New Delhi, Feb 25 (IANS) Celebrities ko gussa kyon aata hai? That's the big question, given the recent cases of Saif Ali Khan's scuffle with an NRI businessman and Shah Rukh Khan's brawl with Shirish Kunder. With status comes aggression and ego, say experts.
"Anger is present in each and everybody, but as people grow up and excel in their field, they become more egoistic. The aggression within them also increases. It just depends on how one handles that aggression," Neelesh Tiwari, chairman and managing director, World Brain Center, told IANS.
Earlier this week, Saif became the 'bad man' for getting embroiled in a brawl with Iqbal Sharma, an Indian-origin businessman from South Africa, who filed a police complaint against the actor for allegedly assaulting him at Mumbai's Taj Mahal Hotel.
All this over an apparently trivial issue of lowering voices!
Saif admitted he could have avoided the brawl.
The incident saw two days of non-stop coverage. Similar was the case with the Shah Rukh-Shirish spat, as has been over incidents involving other actors like Salman Khan, Govinda, Abhishek Bachchan and Sanjay Dutt.
This is just a result of "attributional thinking", explains Samir Parikh, chief psychiatrist, Max Healthcare.
"We all have a tendency to bring down celebrities. We indulge in attributional thinking, wherein the basic thought in our head is always that the celebrity must be in the wrong.
"Picking up from the recent case (involving Saif), one has heard both sides - the celebrity's and the non-celebrity's.
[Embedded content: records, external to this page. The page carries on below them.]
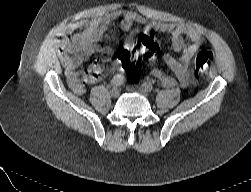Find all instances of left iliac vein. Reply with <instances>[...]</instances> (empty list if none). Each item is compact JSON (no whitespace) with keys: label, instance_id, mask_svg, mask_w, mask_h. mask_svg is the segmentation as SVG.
Masks as SVG:
<instances>
[{"label":"left iliac vein","instance_id":"left-iliac-vein-1","mask_svg":"<svg viewBox=\"0 0 251 192\" xmlns=\"http://www.w3.org/2000/svg\"><path fill=\"white\" fill-rule=\"evenodd\" d=\"M127 90L130 92L139 93L145 97H148L149 95L147 90H145L142 86H138V85H128Z\"/></svg>","mask_w":251,"mask_h":192}]
</instances>
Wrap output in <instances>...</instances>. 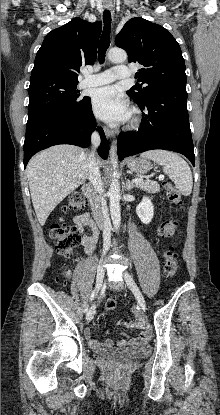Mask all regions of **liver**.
<instances>
[{"label":"liver","instance_id":"6515ba94","mask_svg":"<svg viewBox=\"0 0 220 415\" xmlns=\"http://www.w3.org/2000/svg\"><path fill=\"white\" fill-rule=\"evenodd\" d=\"M89 154L73 145H56L35 155L26 168L37 219L44 225L50 213L89 178ZM100 166L102 161L99 160Z\"/></svg>","mask_w":220,"mask_h":415}]
</instances>
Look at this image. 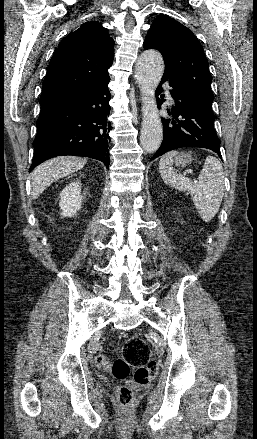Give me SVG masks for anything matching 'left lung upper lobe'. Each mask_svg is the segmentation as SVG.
<instances>
[{"label": "left lung upper lobe", "instance_id": "5c2ea615", "mask_svg": "<svg viewBox=\"0 0 257 439\" xmlns=\"http://www.w3.org/2000/svg\"><path fill=\"white\" fill-rule=\"evenodd\" d=\"M143 47L160 51L165 62L164 76L186 85L212 103L208 61L202 45L190 29L169 16L159 15L148 31Z\"/></svg>", "mask_w": 257, "mask_h": 439}]
</instances>
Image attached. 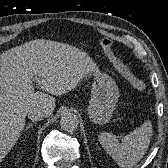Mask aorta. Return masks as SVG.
<instances>
[{
    "mask_svg": "<svg viewBox=\"0 0 168 168\" xmlns=\"http://www.w3.org/2000/svg\"><path fill=\"white\" fill-rule=\"evenodd\" d=\"M78 117L73 113H67L61 117L60 126L67 132H73L78 127Z\"/></svg>",
    "mask_w": 168,
    "mask_h": 168,
    "instance_id": "762f6f07",
    "label": "aorta"
}]
</instances>
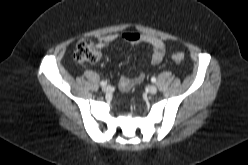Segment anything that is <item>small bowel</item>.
<instances>
[{"mask_svg":"<svg viewBox=\"0 0 248 165\" xmlns=\"http://www.w3.org/2000/svg\"><path fill=\"white\" fill-rule=\"evenodd\" d=\"M117 40H123L131 44H146L151 48V56L149 58V63L152 65L158 64L165 53V43L158 37L148 34H139L135 32H127L123 34H109L106 36H101L97 39L98 48H106L113 45ZM144 80V74L141 73L134 78L121 77L119 80V89L121 91H128L134 86L140 84Z\"/></svg>","mask_w":248,"mask_h":165,"instance_id":"small-bowel-1","label":"small bowel"}]
</instances>
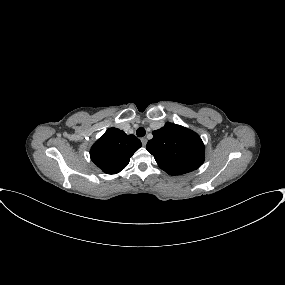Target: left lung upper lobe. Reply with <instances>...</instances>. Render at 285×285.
I'll list each match as a JSON object with an SVG mask.
<instances>
[{
	"instance_id": "5c2ea615",
	"label": "left lung upper lobe",
	"mask_w": 285,
	"mask_h": 285,
	"mask_svg": "<svg viewBox=\"0 0 285 285\" xmlns=\"http://www.w3.org/2000/svg\"><path fill=\"white\" fill-rule=\"evenodd\" d=\"M146 149L169 175L194 171L204 161L205 147L200 136L188 128L169 122L153 131V138L148 141Z\"/></svg>"
}]
</instances>
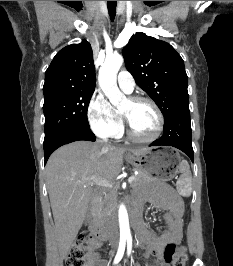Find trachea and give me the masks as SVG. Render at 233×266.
Masks as SVG:
<instances>
[{"label": "trachea", "mask_w": 233, "mask_h": 266, "mask_svg": "<svg viewBox=\"0 0 233 266\" xmlns=\"http://www.w3.org/2000/svg\"><path fill=\"white\" fill-rule=\"evenodd\" d=\"M117 1H107V7L110 15V19L114 20L116 14Z\"/></svg>", "instance_id": "trachea-1"}]
</instances>
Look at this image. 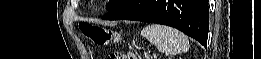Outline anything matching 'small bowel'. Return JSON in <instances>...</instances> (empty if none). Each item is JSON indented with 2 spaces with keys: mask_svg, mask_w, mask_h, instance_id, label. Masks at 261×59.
I'll return each mask as SVG.
<instances>
[{
  "mask_svg": "<svg viewBox=\"0 0 261 59\" xmlns=\"http://www.w3.org/2000/svg\"><path fill=\"white\" fill-rule=\"evenodd\" d=\"M124 57H125V55H121V56H120V59H125Z\"/></svg>",
  "mask_w": 261,
  "mask_h": 59,
  "instance_id": "small-bowel-1",
  "label": "small bowel"
}]
</instances>
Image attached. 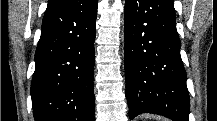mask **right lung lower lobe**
I'll return each instance as SVG.
<instances>
[{
	"label": "right lung lower lobe",
	"instance_id": "right-lung-lower-lobe-1",
	"mask_svg": "<svg viewBox=\"0 0 217 121\" xmlns=\"http://www.w3.org/2000/svg\"><path fill=\"white\" fill-rule=\"evenodd\" d=\"M97 0L48 4L35 53V121H94Z\"/></svg>",
	"mask_w": 217,
	"mask_h": 121
}]
</instances>
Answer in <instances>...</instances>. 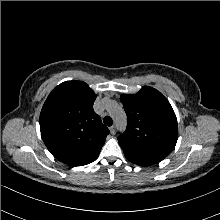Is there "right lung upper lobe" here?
Instances as JSON below:
<instances>
[{
    "instance_id": "cb5924a9",
    "label": "right lung upper lobe",
    "mask_w": 220,
    "mask_h": 220,
    "mask_svg": "<svg viewBox=\"0 0 220 220\" xmlns=\"http://www.w3.org/2000/svg\"><path fill=\"white\" fill-rule=\"evenodd\" d=\"M96 94L82 81H66L53 89L40 114L42 139L51 154L71 166L96 160L109 134L94 112Z\"/></svg>"
}]
</instances>
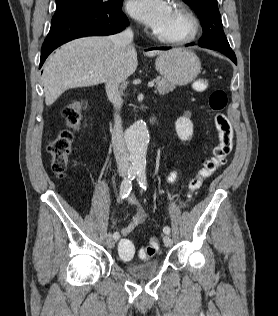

Whatever they may say, nobody has evidence of what transpired; so how can we believe that only the celebrity was at fault?
"Once we have clarity over who was wrong, the matter can be discussed as an anger issue. But anger is a universal phenomenon after all, isn't it," Parikh told IANS.
Public spats or misdemeanours are not restricted to just entertainers.
Last year it was reported that a Punjab-cadre senior IAS officer, Sujata Dass, created a ruckus in an upscale Chandigarh market when she thrashed a nursery student in full public view in reaction to a minor scratch on her Honda City car.
"Celebrities alone do not get angry. It happens with everyone. We just tend to single out celebrities and whatever they do is highlighted. The menu at my wedding won't make news, but it surely would for a Bollywood actor, who has the spotlight on his head all the time," added Parikh.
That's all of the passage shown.